Records supplied:
BEGIN

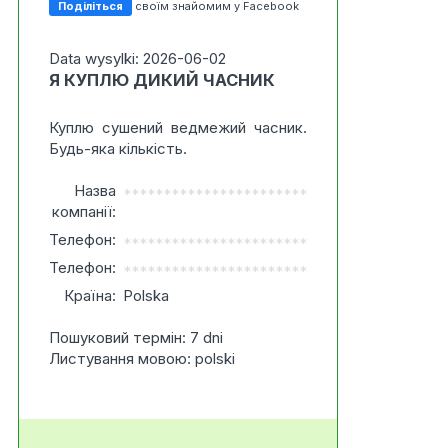
Поділіться
своїм знайомим у Facebook
Data wysylki: 2026-06-02
Я КУПЛЮ ДИКИЙ ЧАСНИК
Куплю сушений ведмежий часник.
Будь-яка кількість.
Назва
***********************
компанії:
Телефон:
***********************
Телефон:
***********************
Країна:
Polska
Пошуковий термін: 7 dni
Листування мовою: polski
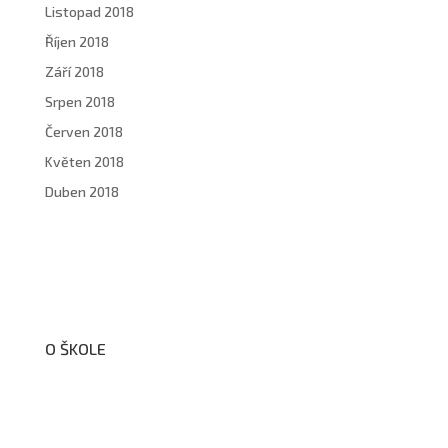
Listopad 2018
Říjen 2018
Září 2018
Srpen 2018
Červen 2018
Květen 2018
Duben 2018
O ŠKOLE
O nás
Organizační schéma školy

END

Directions for this task: You need to copy every entry exactly, taking out only the pictures.

Solution for this problem:
Поділіться
своїм знайомим у Facebook
Data wysylki: 2026-06-02
Я КУПЛЮ ДИКИЙ ЧАСНИК
Куплю сушений ведмежий часник.
Будь-яка кількість.
Назва
***********************
компанії:
Телефон:
***********************
Телефон:
***********************
Країна:
Polska
Пошуковий термін: 7 dni
Листування мовою: polski
Listopad 2018
Říjen 2018
Září 2018
Srpen 2018
Červen 2018
Květen 2018
Duben 2018
O ŠKOLE
O nás
Organizační schéma školy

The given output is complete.